Addressing an open session of parliament, armed forces chief of staff Major General Mohammad Baqeri claimed potential enemies fear Iran’s military might and therefore have resorted to economic warfare instead, an apparent reference to strict US sanctions squeezing the country.
“We have repeatedly warned the enemies that if they invade this country, they will be treated like the American drone and the British oil tanker, and that the result of this invasion will be captivity and defeat,” Baqeri said, according to a report on his remarks from Iran’s Tasnim news agency.
He was referring to a US surveillance drone shot down by Iran in June, and a British tanker that Iran seized after an Iranian tanker was detained off the coast of Gibraltar at the request of the UK. Both tankers have since been released.
— Tasnim News Agency (@Tasnimnews_EN) September 24, 2019
“Today, enemies, who are fearful of a war with Iran, have taken the path of economic terrorism,” he said. On Friday the Trump administration slapped more sanctions on the country, including on the Central Bank of Iran.
“We say to the neighboring countries that we have no enmity with you,” Baqeri said. “Countries like Saudi Arabia and the United Arab Emirates are Muslim countries that have lost their path and should side with Iran so that the regional security will be preserved.”
Regional security comes from regional cooperation, Baqeri said, and offered to share Iran’s domestically developed military know-how with other Muslim countries.
Iran has denied responsibility for the September 14 drone and cruise missile attack on Saudi facilities that knocked out half of the kingdom’s oil production. Yemen’s Iranian-backed Houthi rebels claimed the strike, though analysts say the cruise missiles used didn’t have the range to have been fired from Yemen.
Saudi Arabia has said the attack was “unquestionably sponsored by Iran.” The US has gone further, alleging Iran carried out the attack as part of a campaign seeking to roil the region as American sanctions on its oil industry prevent it from selling crude oil abroad, as Tehran’s 2015 nuclear deal with world powers collapses.

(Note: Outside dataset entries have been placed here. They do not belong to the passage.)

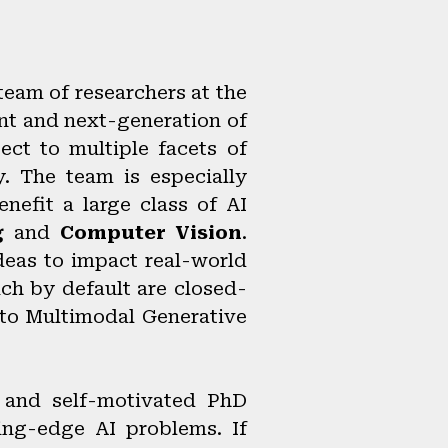
 team of researchers at the
nt and next-generation of
ect to multiple facets of
y. The team is especially
nefit a large class of AI
g
and
Computer Vision
.
deas to impact real-world
ch by default are closed-
 to Multimodal Generative
d and self-motivated PhD
ing-edge AI problems. If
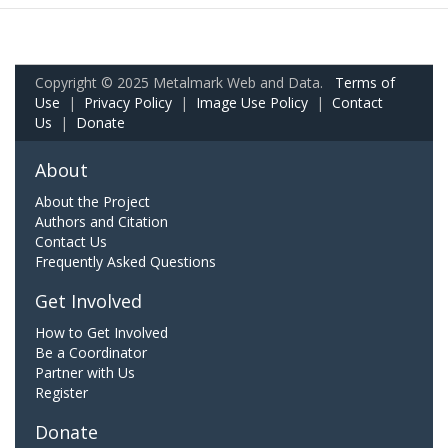
Copyright © 2025 Metalmark Web and Data.
Terms of
Use
|
Privacy Policy
|
Image Use Policy
|
Contact
Us
|
Donate
About
About the Project
Authors and Citation
Contact Us
Frequently Asked Questions
Get Involved
How to Get Involved
Be a Coordinator
Partner with Us
Register
Donate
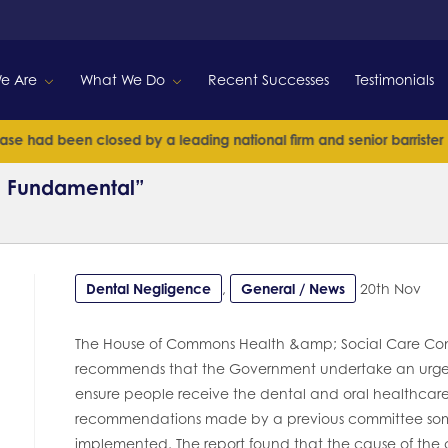
e Are
What We Do
Recent Successes
Testimonials
ad been closed by a leading national firm and senior barrister
R
 & Fundamental”
Dental Negligence
,
General / News
20th Nov
The House of Commons Health &amp; Social Care Comm
recommends that the Government undertake an urgent
ensure people receive the dental and oral healthcar
recommendations made by a previous committee some 
implemented. The report found that the cause of the curr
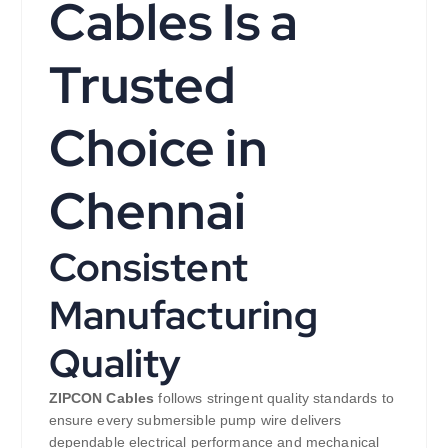
Cables Is a
Trusted
Choice in
Chennai
Consistent
Manufacturing
Quality
ZIPCON Cables
follows stringent quality standards to
ensure every submersible pump wire delivers
dependable electrical performance and mechanical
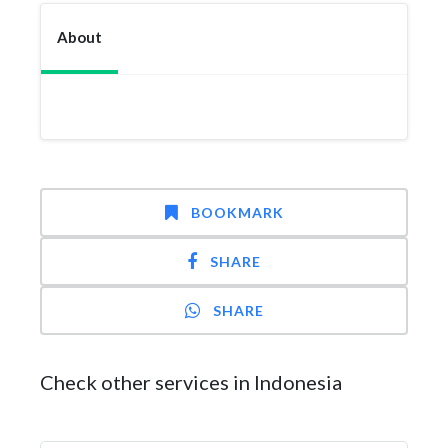
About
BOOKMARK
SHARE
SHARE
Check other services in Indonesia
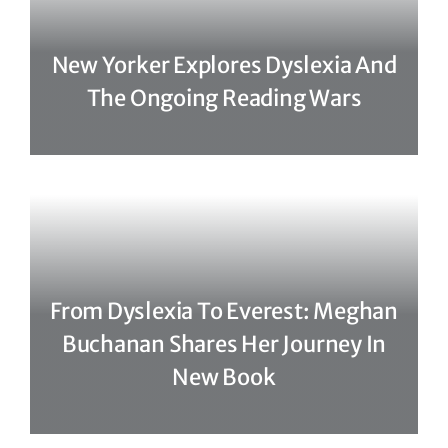
New Yorker Explores Dyslexia And
The Ongoing Reading Wars
From Dyslexia To Everest: Meghan
Buchanan Shares Her Journey In
New Book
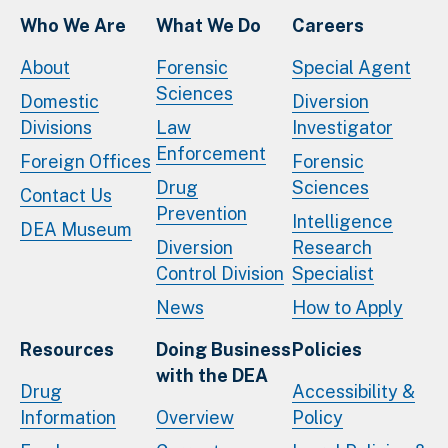
Who We Are
What We Do
Careers
About
Forensic
Special Agent
Sciences
Domestic
Diversion
Divisions
Law
Investigator
Enforcement
Foreign Offices
Forensic
Drug
Sciences
Contact Us
Prevention
Intelligence
DEA Museum
Diversion
Research
Control Division
Specialist
News
How to Apply
Resources
Doing Business
Policies
with the DEA
Drug
Accessibility &
Information
Overview
Policy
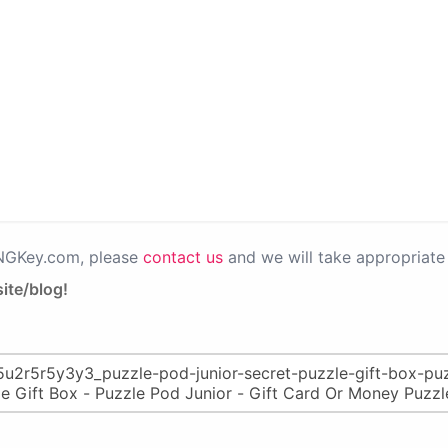
PNGKey.com, please
contact us
and we will take appropriate 
ite/blog!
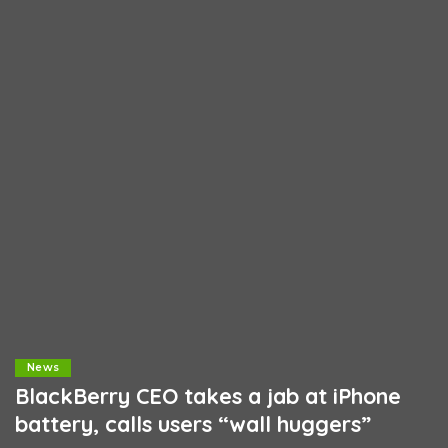
News
BlackBerry CEO takes a jab at iPhone
battery, calls users “wall huggers”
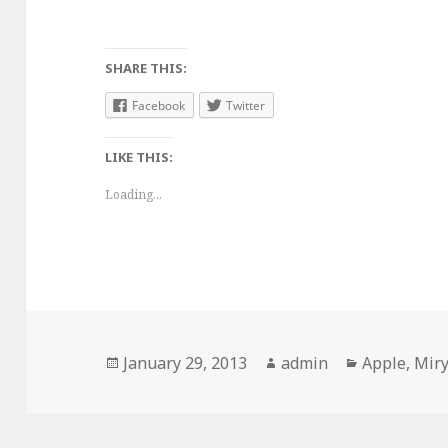
SHARE THIS:
Facebook
Twitter
LIKE THIS:
Loading...
Posted
January 29, 2013
Author
admin
Categories
Apple
,
Miry
on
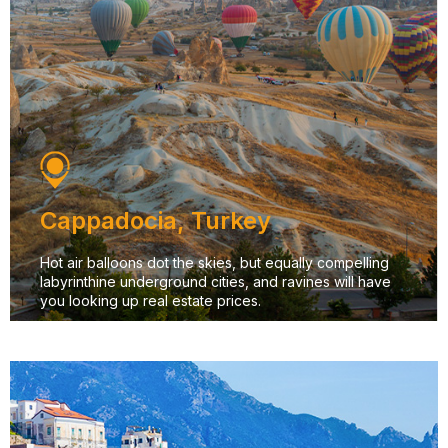
Cappadocia, Turkey
Hot air balloons dot the skies, but equally compelling
labyrinthine underground cities, and ravines will have
you looking up real estate prices.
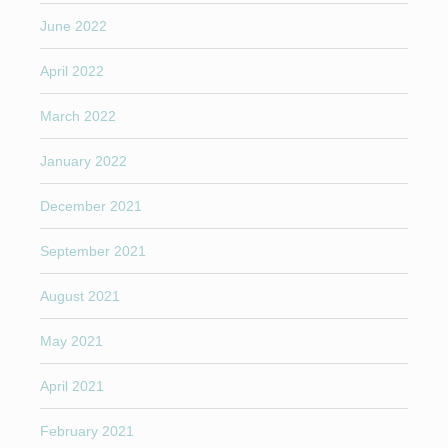
June 2022
April 2022
March 2022
January 2022
December 2021
September 2021
August 2021
May 2021
April 2021
February 2021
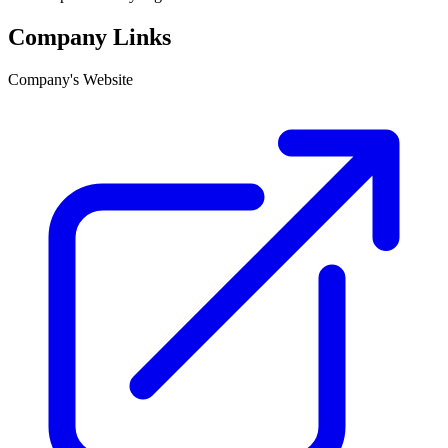
Company Links
Company's Website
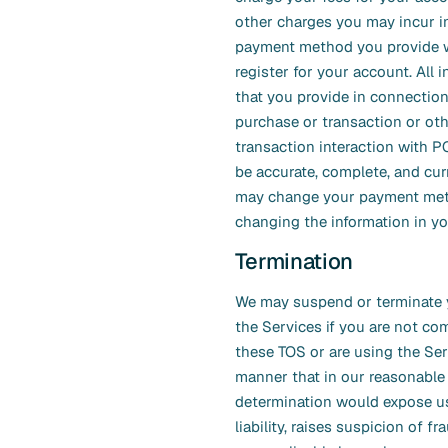
other charges you may incur i
payment method you provide 
register for your account. All 
that you provide in connection
purchase or transaction or ot
transaction interaction with
be accurate, complete, and cur
may change your payment me
changing the information in yo
Termination
We may suspend or terminate 
the Services if you are not co
these TOS or are using the Ser
manner that in our reasonable
determination would expose us
liability, raises suspicion of fra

After a meeting at the United Nations on Monday, French President Emmanuel Macron, British Prime Minister Boris Johnson and German Chancellor Angela Merkel said, “It is clear to us that Iran bears responsibility for this attack. There is no other plausible explanation.”
Iranian Foreign Minister Mohammad Javad Zarif last week warned that any retaliatory strike on Iran by the US or Saudi Arabia will result in “an all-out war.”
A Saudi-led coalition has battled the Houthis in Yemen since March 2015, a conflict that has killed tens of thousands of people and sparked what the UN describes as the world’s worst humanitarian crisis.
On Friday night, the head of the Houthis’ supreme political council said it was halting all drone and missile attacks on Saudi Arabia and awaiting a “positive response” from Saudi Arabia.